Completed in 1848 and constructed as a series of masonry arches in the form of a Roman aqueduct, the High Bridge is, in effect, a pre-industrial artifact. While it was in use, water flowed across the bridge not in an open trough, but in twin, three-foot, cast-iron pipes. The top was a pedestrian walkway. After it was decommissioned as an aqueduct in 1917, the city planned to demolish the bridge to improve navigation. Protesters wanted it preserved, so the city replaced the spans over the Harlem River with a steel arch section in 1928. The arch span replacement was built for what was basically an obsolete bridge, making the High Bridge an early historic-preservation success, if only a partial one.

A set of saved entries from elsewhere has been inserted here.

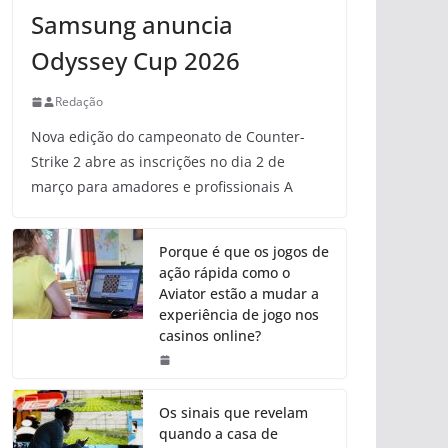
Samsung anuncia
Odyssey Cup 2026
Redação
Nova edição do campeonato de Counter-
Strike 2 abre as inscrições no dia 2 de
março para amadores e profissionais A
Porque é que os jogos de
ação rápida como o
Aviator estão a mudar a
experiência de jogo nos
casinos online?
Os sinais que revelam
quando a casa de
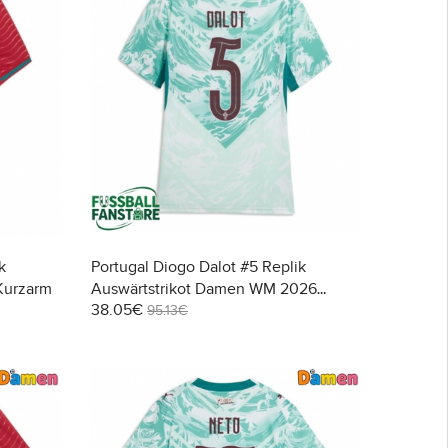
k
Portugal Diogo Dalot #5 Replik
Kurzarm
Auswärtstrikot Damen WM 2026
38.05€
Kurzarm
95.13€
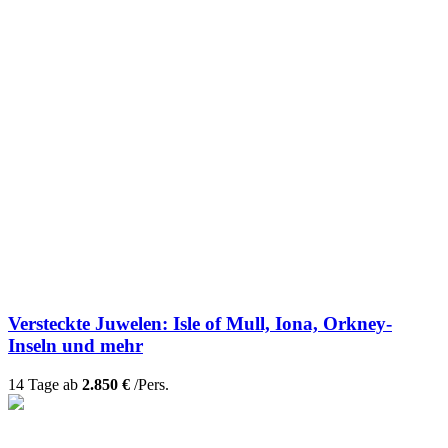
Versteckte Juwelen: Isle of Mull, Iona, Orkney-
Inseln und mehr
14 Tage ab
2.850 €
/Pers.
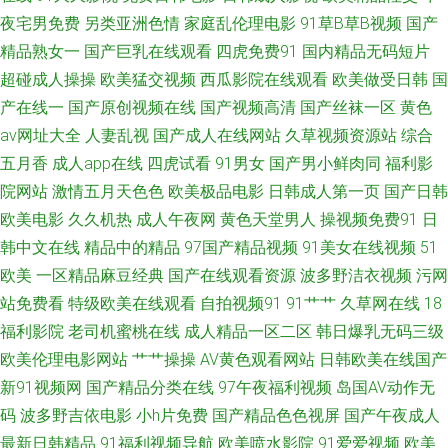
夜宅男免费
另类亚洲色情
家庭乱伦理电影
91草B草B视频
国产
91TV首页 www干逼 国产56区 免费欧美毛片A级 天天干B网 91视频官网观看
精品熟女一
国产巨乳在线观看
四虎免费91
国内精品无码短片
超碰成人操操
欧美猛交视频
西瓜影院在线观看
欧美做受日韩
国
超碰注妇 黄色仓库91 欧洲诱惑影院 午夜诱惑网站 91茄子桃子 肏屄五区 加
产在线一
国产原创视频在线
国产视频高清
国产丝袜一区
黄色
av网址大全
人妻乱视
国产成人在线网站
久草视频资源站
综合
勒比久久视 日韩综合色中色 亚洲人妖无码 草草影院最新地址 国产线路一区
五月香
成人app在线
四虎试看
91男女
国产男小鲜肉同
福利影
院网站
激情五月天色色
欧美极品电影
日韩成人第一页
国产日韩
进入 色五月激情综合网 91超碰伊人在线 成人看片网站 免费人人操 亚洲国产
欧美电影
久久机热
成人午夜网
黄色天堂男人
操视频免费91
日
天堂 99超碰偷拍 国产美女艹B 欧美性交a 无码天天干 91蜜臀刺激网 超碰97
韩中文在线
精品中的精品
97国产精品视频
91美女在线视频
51
欧美
一区精品麻豆经典
国产在线观看资源
波多野洁衣视频
污网
久久 国产狼友99 久久综合久久 日韩亚射 91工厂熟女露脸 草逼免费直接看
站免费看
特级欧美在线观看
自拍视频91
91艹艹
久草网在线
18
福利影院
老司机蜜桃在线
成人精品一区二区
韩日爆乳无码三级
激情伊人都市激情 欧美性爱人与兽 探花在线 97超碰探花 丁香五月网站 久久
欧美伦理电影网站
艹艹操操
AV黄色观看网站
日韩欧美在线国产
新91视频网
国产精品分类在线
97午夜福利视频
岛国AV动作无
国在 五月丁香福利影院 99只有精品9 国产精品爽爽网站 欧美色网 污视频在
码
波多野吉依电影
小h片免费
国产精品色色视屏
国产午夜成人
最新日韩精品
91福利视频导航
欧美喷水影院
91爱爱视频
欧美
线下载 91大神精选 www日本色 国产三级片视频 欧美老妇性爱 四虎精品亚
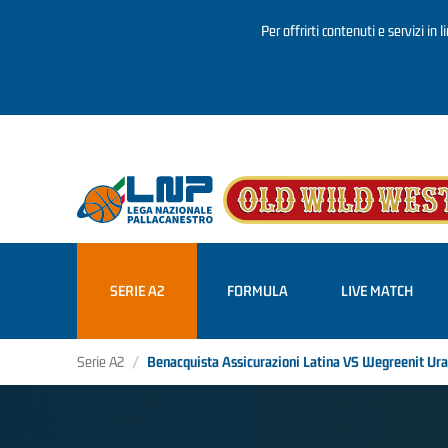
Per offrirti contenuti e servizi in 
Salta al contenuto principale
SERIE A2
FORMULA
LIVE MATCH
Serie A2
Benacquista Assicurazioni Latina VS Wegreenit Ura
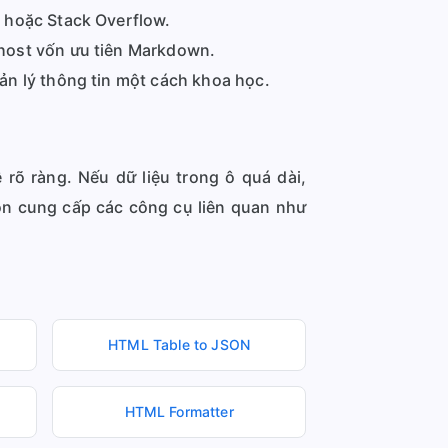
 hoặc Stack Overflow.
host vốn ưu tiên Markdown.
n lý thông tin một cách khoa học.
õ ràng. Nếu dữ liệu trong ô quá dài,
òn cung cấp các công cụ liên quan như
HTML Table to JSON
HTML Formatter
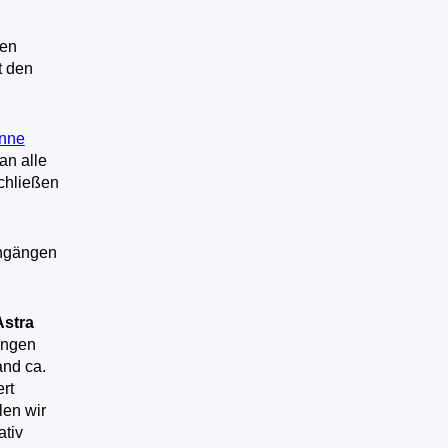
uen
t den
nne
an alle
chließen
ngängen
Astra
angen
and ca.
rt
len wir
ativ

In the mid-twentieth century, the walkway attracted crowds, often just for a see-and-be-seen pleasure stroll. “New Yorkers from either side would put on their Sunday best and parade from one borough to another. It was far more than an aqueduct, it was the center of a social world,” Parks Commissioner Mitchell Silver noted at the reopening. But the High Bridge and its social life fell into decline, along with much of New York City, as the century progressed. The structure decayed, and there were reports of people throwing stones at passing ships from the walkway. The Parks Department isn’t sure when it was closed or why, but by 1970 the High Bridge was off-limits to pedestrians.

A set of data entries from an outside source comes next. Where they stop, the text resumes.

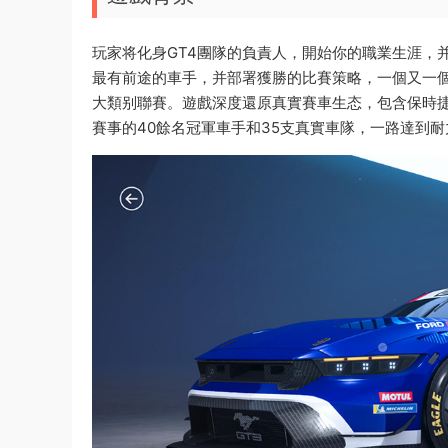
玩家将化身GT4團隊的負責人，開始你的職業生涯，
最有前途的車手，并部署獲勝的比賽策略，一個又一個賽季
大類别聯賽。遊戲深度還原真實賽車生态，包含保時捷9
賽事的40餘名冠軍車手和35支真實車隊，一路達到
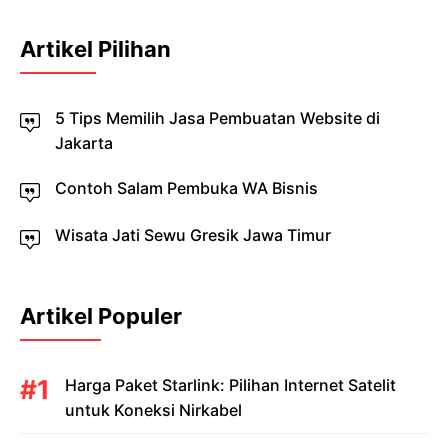
Artikel Pilihan
5 Tips Memilih Jasa Pembuatan Website di
Jakarta
Contoh Salam Pembuka WA Bisnis
Wisata Jati Sewu Gresik Jawa Timur
Artikel Populer
Harga Paket Starlink: Pilihan Internet Satelit
untuk Koneksi Nirkabel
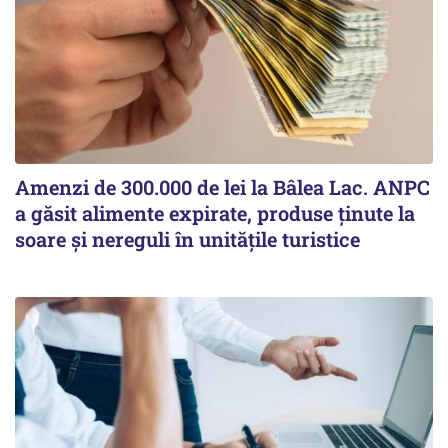
Amenzi de 300.000 de lei la Bâlea Lac. ANPC
a găsit alimente expirate, produse ținute la
soare și nereguli în unitățile turistice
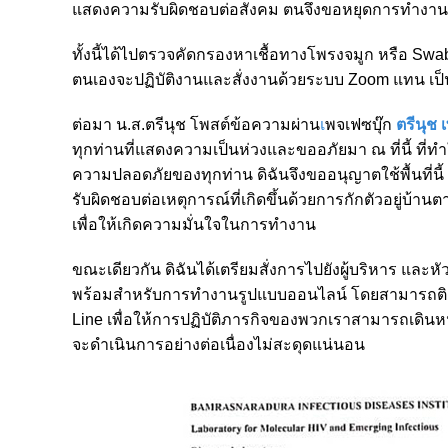
แสดงความรับผิดชอบต่อสังคม ตนจึงขอหยุดการทำงานท
ทั้งนี้ได้ไปตรวจคัดกรองหาเชื้อทางโพรงจมูก หรือ Swab
ตนเองจะปฏิบัติงานและสั่งงานด้วยระบบ Zoom แทน เ
ต่อมา น.ส.ตรีนุช โพสต์ข้อความผ่าน
เ
พจเฟซบุ๊ก
ตรีนุช 
ทุกท่านที่แสดงความเป็นห่วงและขออภัยมา ณ ที่นี้ ที
ความปลอดภัยของทุกท่าน ดิฉันจึงขออนุญาตใช้พื้นที่น
รับผิดชอบต่อเหตุการณ์ที่เกิดขึ้นด้วยการกักตัวอยู่บ้
เพื่อให้เกิดความมั่นใจในการทำงาน
ขณะเดียวกัน ดิฉันได้เตรียมสั่งการไปยังผู้บริหาร แ
พร้อมสำหรับการทำงานรูปแบบออนไลน์ โดยสามารถติด
Line เพื่อให้การปฏิบัติภารกิจของพวกเราสามารถเดินหน
จะดำเนินการอย่างต่อเนื่องไม่สะดุดแน่นอน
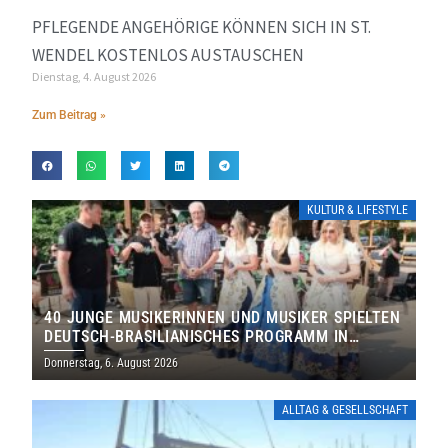
PFLEGENDE ANGEHÖRIGE KÖNNEN SICH IN ST.
WENDEL KOSTENLOS AUSTAUSCHEN
Dienstag, 4. August 2026
Zum Beitrag »
KULTUR & LIFESTYLE
40 JUNGE MUSIKERINNEN UND MUSIKER SPIELTEN
DEUTSCH-BRASILIANISCHES PROGRAMM IN
THOLEY
Donnerstag, 6. August 2026
ALLTAG & GESELLSCHAFT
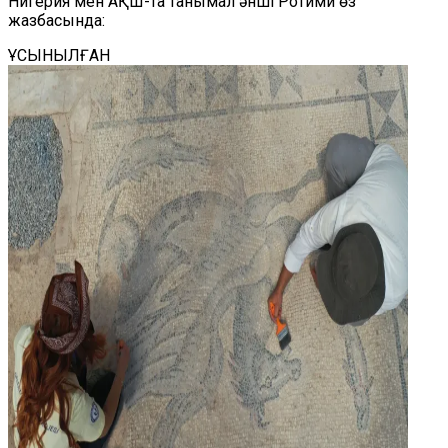
Нигерия мен АҚШ-та танымал әнші Ротими өз
жазбасында:
ҰСЫНЫЛҒАН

Over the years, various groups called for the High Bridge’s restoration. In 2006, the Bloomberg administration took up the task in earnest as one of eight major regional parks investments in the PlaNYC initiative. This included a commitment of $50 million in city money toward the $61 million total project cost. While Mayor de Blasio treats his predecessor as He Who Shall Not Be Named—and failed to attend the bridge opening—the High Bridge restoration was in fact a good handoff of the baton.

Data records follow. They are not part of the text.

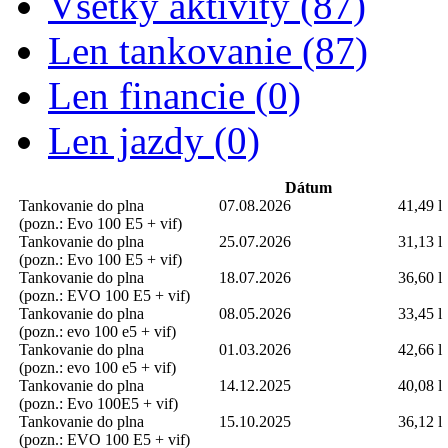
Všetky aktivity (87)
Len tankovanie (87)
Len financie (0)
Len jazdy (0)
Dátum
Tankovanie do plna
07.08.2026
41,49 l
(pozn.: Evo 100 E5 + vif)
Tankovanie do plna
25.07.2026
31,13 l
(pozn.: Evo 100 E5 + vif)
Tankovanie do plna
18.07.2026
36,60 l
(pozn.: EVO 100 E5 + vif)
Tankovanie do plna
08.05.2026
33,45 l
(pozn.: evo 100 e5 + vif)
Tankovanie do plna
01.03.2026
42,66 l
(pozn.: evo 100 e5 + vif)
Tankovanie do plna
14.12.2025
40,08 l
(pozn.: Evo 100E5 + vif)
Tankovanie do plna
15.10.2025
36,12 l
(pozn.: EVO 100 E5 + vif)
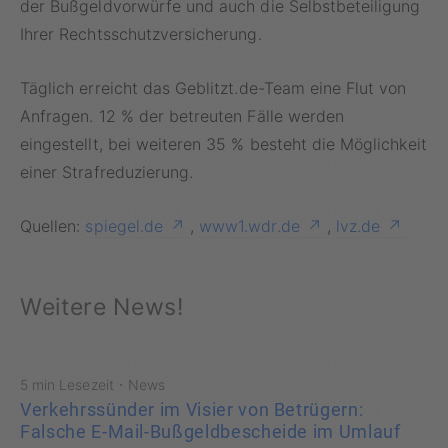
der Bußgeldvorwürfe und auch die Selbstbeteiligung
Ihrer Rechtsschutzversicherung.
Täglich erreicht das Geblitzt.de-Team eine Flut von
Anfragen. 12 % der betreuten Fälle werden
eingestellt, bei weiteren 35 % besteht die Möglichkeit
einer Strafreduzierung.
Quellen:
spiegel.de
,
www1.wdr.de
,
lvz.de
Weitere News!
·
5 min Lesezeit
News
Verkehrssünder im Visier von Betrügern:
Falsche E-Mail-Bußgeldbescheide im Umlauf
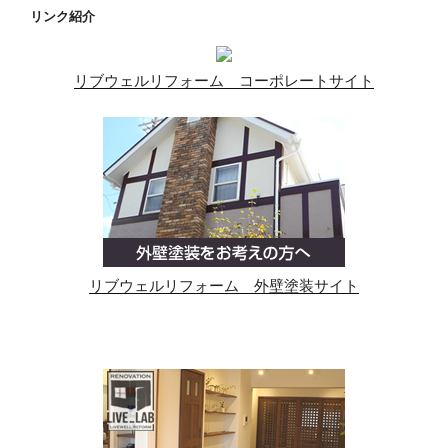
リンク紹介
リブウェルリフォーム コーポレートサイト
リブウェルリフォーム 外壁塗装サイト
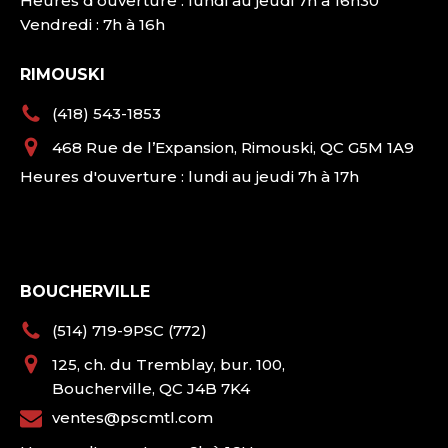
Heures d'ouverture : lundi au jeudi 7h à 16h30
Vendredi : 7h à 16h
RIMOUSKI
(418) 543-1853
468 Rue de l’Expansion, Rimouski, QC G5M 1A9
Heures d'ouverture : lundi au jeudi 7h à 17h
BOUCHERVILLE
(514) 719-9PSC (772)
125, ch. du Tremblay, bur. 100,
Boucherville, QC J4B 7K4
ventes@pscmtl.com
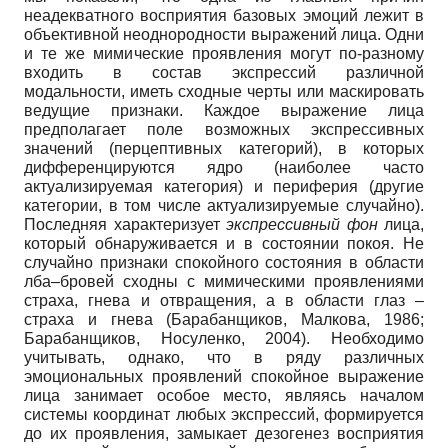
неадекватного восприятия базовых эмоций лежит в
объективной неоднородности выражений лица. Одни
и те же мимические проявления могут по-разному
входить в состав экспрессий различной
модальности, иметь сходные черты или маскировать
ведущие признаки. Каждое выражение лица
предполагает поле возможных экспрессивных
значений (перцептивных категорий), в которых
дифференцируются ядро (наиболее часто
актуализируемая категория) и периферия (другие
категории, в том числе актуализируемые случайно).
Последняя характеризует
экспрессивный фон
лица,
который обнаруживается и в состоянии покоя. Не
случайно признаки спокойного состояния в области
лба–бровей сходны с мимическими проявлениями
страха, гнева и отвращения, а в области глаз –
страха и гнева (Барабанщиков, Малкова, 1986;
Барабанщиков, Носуленко, 2004). Необходимо
учитывать, однако, что в ряду различных
эмоциональных проявлений спокойное выражение
лица занимает особое место, являясь началом
системы координат любых экспрессий, формируется
до их проявления, замыкает дезогенез восприятия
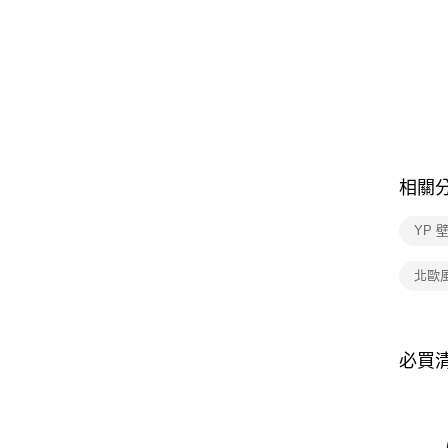
相關
YP 
北歐
必買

The restoration—including masonry repairs such as tuckpointing—was complicated by needing to be performed on a bridge spanning two freeways, a river, and an active Metro-North rail line. The faded and peeling lead-based paint had to be removed. While before-and-after photos show a sharp contrast in appearance, the bridge was actually repainted the same color as the original. “We sent the paint chips off to the lab for matching,” says the Parks Department’s Ellen Macnow.
The fiscally conservative City Journal asks if it is worth it?
It’s worth asking whether, with its $61 million price tag, the High Bridge project was really needed. Strictly speaking, the answer is: No. The structure was in no danger of falling down. And, just a half mile to the north, the Washington Bridge provides a functional, if unpleasant, pedestrian crossing over the Harlem River. Yet, the High Bridge is an important part of New York history and deserves its loving restoration. Spending serious money on outlying neighborhoods that are mostly minority and heavily poor to give their residents a humane environment instead of a minimalistic one shows that New York does care about all its citizens. Great cities don’t just do great things in a sanitized downtown Green Zone for visitors. They create greatness in their workaday neighborhoods, too, with projects that speak not merely to the pragmatic, but to the human spirit. The High Bridge restoration again shows what great commercial success allows a city to do for its citizens.